Data listing:
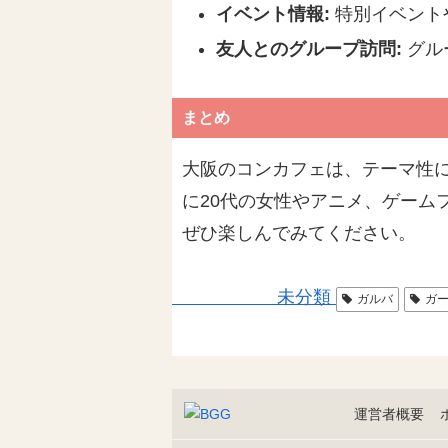
イベント情報:
特別イベント
友人とのグループ訪問:
グル
まとめ
大阪のコンカフェは、テーマ性
に20代の女性やアニメ、ゲーム
ぜひ楽しんでみてください。
未分類
ガルバ
ガ
運営者概要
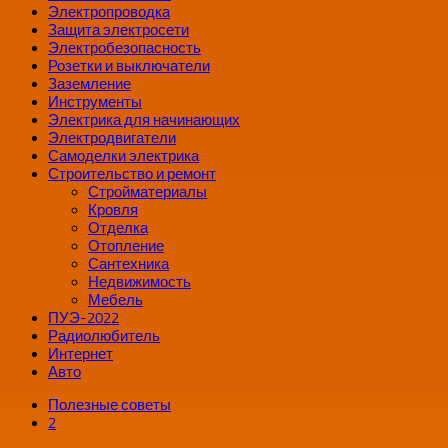
Электропроводка
Защита электросети
Электробезопасность
Розетки и выключатели
Заземление
Инструменты
Электрика для начинающих
Электродвигатели
Самоделки электрика
Строительство и ремонт
Стройматериалы
Кровля
Отделка
Отопление
Сантехника
Недвижимость
Мебель
ПУЭ-2022
Радиолюбитель
Интернет
Авто
Полезные советы
2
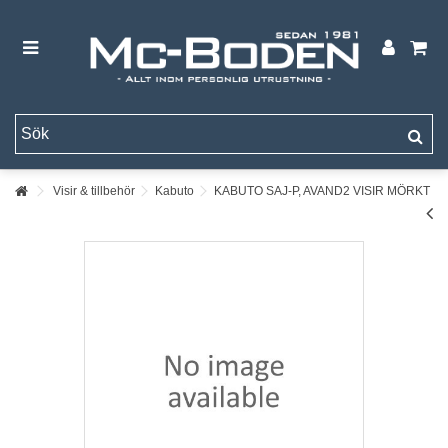
Visir & tillbehör
Kabuto
KABUTO SAJ-P, AVAND2 VISIR MÖRKT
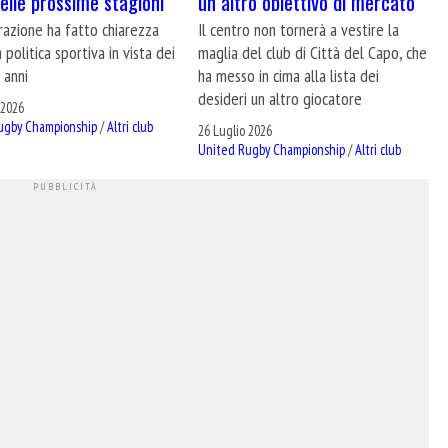
delle prossime stagioni
un altro obiettivo di mercato
razione ha fatto chiarezza
Il centro non tornerà a vestire la
a politica sportiva in vista dei
maglia del club di Città del Capo, che
 anni
ha messo in cima alla lista dei
desideri un altro giocatore
 2026
ugby Championship
/
Altri club
26 Luglio 2026
United Rugby Championship
/
Altri club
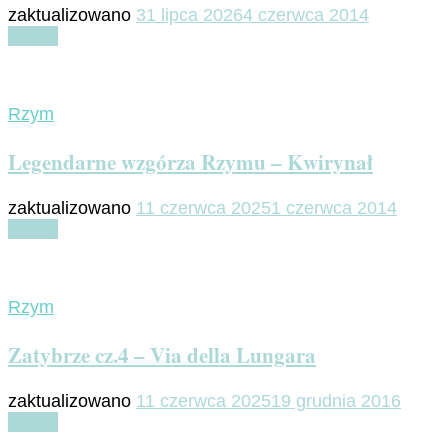
zaktualizowano
31 lipca 2026
4 czerwca 2014
Czytaj
Rzym
Legendarne wzgórza Rzymu – Kwirynał
zaktualizowano
11 czerwca 2025
1 czerwca 2014
Czytaj
Rzym
Zatybrze cz.4 – Via della Lungara
zaktualizowano
11 czerwca 2025
19 grudnia 2016
Czytaj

What the exercise asks: What is the exact wording of the lines from the one bearing "Полезные советы" through the final line of the records above? Write it out without the pictures.

Solution for this task:
Полезные советы
2
Visir & tillbehör
Kabuto
KABUTO SAJ-P, AVAND2 VISIR MÖRKT
delle prossime stagioni
un altro obiettivo di mercato
razione ha fatto chiarezza
Il centro non tornerà a vestire la
a politica sportiva in vista dei
maglia del club di Città del Capo, che
 anni
ha messo in cima alla lista dei
desideri un altro giocatore
 2026
ugby Championship
/
Altri club
26 Luglio 2026
United Rugby Championship
/
Altri club
zaktualizowano
31 lipca 2026
4 czerwca 2014
Czytaj
Rzym
Legendarne wzgórza Rzymu – Kwirynał
zaktualizowano
11 czerwca 2025
1 czerwca 2014
Czytaj
Rzym
Zatybrze cz.4 – Via della Lungara
zaktualizowano
11 czerwca 2025
19 grudnia 2016
Czytaj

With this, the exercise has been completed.